La Chine, qui est très critique quant à la gestion de la situation par la Malaisie, a déployé mardi 10 satellites à haute résolution, qui seront utilisés notamment pour la navigation, l'observation des conditions météorologiques et les communications dans le cadre des recherches.

Des 239 personnes qui se trouvaient à bord du vol MH370, 158 étaient chinoises. Il y avait également deux Canadiens dans l'appareil.

Les autorités responsables des recherches, qui regroupent des navires et des avions issus de 10 pays de la région, ont élargi le périmètre des opérations. La côte ouest de la Malaisie, dans la mer de Chine méridionale, est maintenant le principal secteur exploré par les équipes.

« La disparition de l'appareil est un mystère aéronautique sans précédent », a dit Azharuddin Abdul Rahman, ajoutant qu'aucune piste, même celles du détournement ou de l'explosion de l'avion en vol, n'est encore écartée.

Des sources proches de l'enquête sur la disparition ont révélé lundi qu'aucun message automatique n'a été transmis par l'appareil depuis vendredi. Le Boeing 777-200 est équipé d'un système informatique qui transmet automatiquement les détails sur l'état de l'appareil à une équipe de maintenance.

Les autorités avaient déjà révélé que la tour de contrôle n'avait pas reçu d'appel de détresse de la part du pilote.

Les détenteurs de passeports volés identifiés

Le secrétaire général d'Interpol, Ronald Noble (deuxième à partir de la droite), a diffusé les photos des deux passagers ayant utilisé de faux passeports. Le secrétaire général d'Interpol, Ronald Noble (deuxième à partir de la droite), a diffusé les photos des deux passagers ayant utilisé de faux passeports.  Photo :  Robert Pratta / Reuters

Pour le directeur de l'agence américaine du renseignement (CIA), John Brennan, « aucune théorie n'est écartée pour le moment », pas même celle du terrorisme.

« Il y a beaucoup de spéculations en ce moment, des revendications qui n'ont pas du tout été confirmées ou corroborées », a-t-il déclaré devant le centre de réflexion Council on Foreign Relations, à Washington.

De récentes découvertes sur les deux passagers ayant acheté leurs billets avec des passeports volés en Thaïlande font pourtant dire à Interpol que les risques qu'il s'agisse d'un attentat terroriste sont faibles.

L'agence policière internationale a diffusé des images de deux Iraniens montant à bord de l'appareil en même temps. Les deux individus ont été identifiés comme étant Seyed Mohammed Reza Delavar, 29 ans, et Pouria Nourmohammadi, qui serait âgé de 18 ou 19 ans.

Pouria Nourmohammadi voulait apparemment obtenir le statut de réfugié en Allemagne. C'est sa mère, qui l'attendait à l'aéroport de Francfort et qui était inquiète de ne pas avoir de ses nouvelles, qui a alerté les autorités.

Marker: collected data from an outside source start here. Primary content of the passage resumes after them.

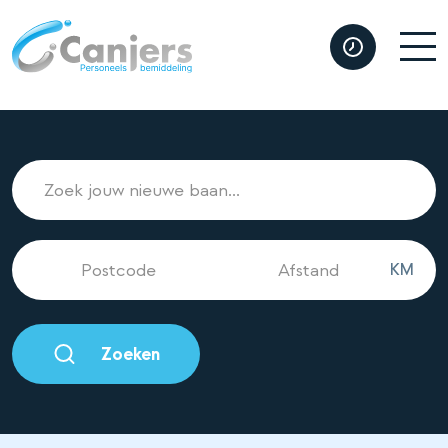
KM
Zoeken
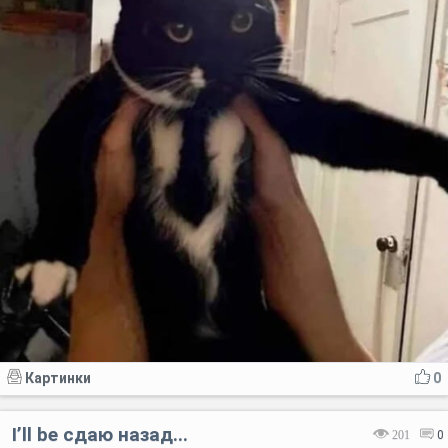
Картинки
0
I’ll be сдаю назад...
201
0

« Nous croyons qu'il [Nourmohammadi] n'appartient probablement pas à une organisation terroriste », a déclaré le chef de la police malaisienne, Khalid Abou Bakar.

Pour le secrétaire général d'Interpol, Ronal K. Noble, il s'agit plus probablement « d'un trafic d'êtres humains », les deux jeunes hommes cherchant à émigrer en Europe.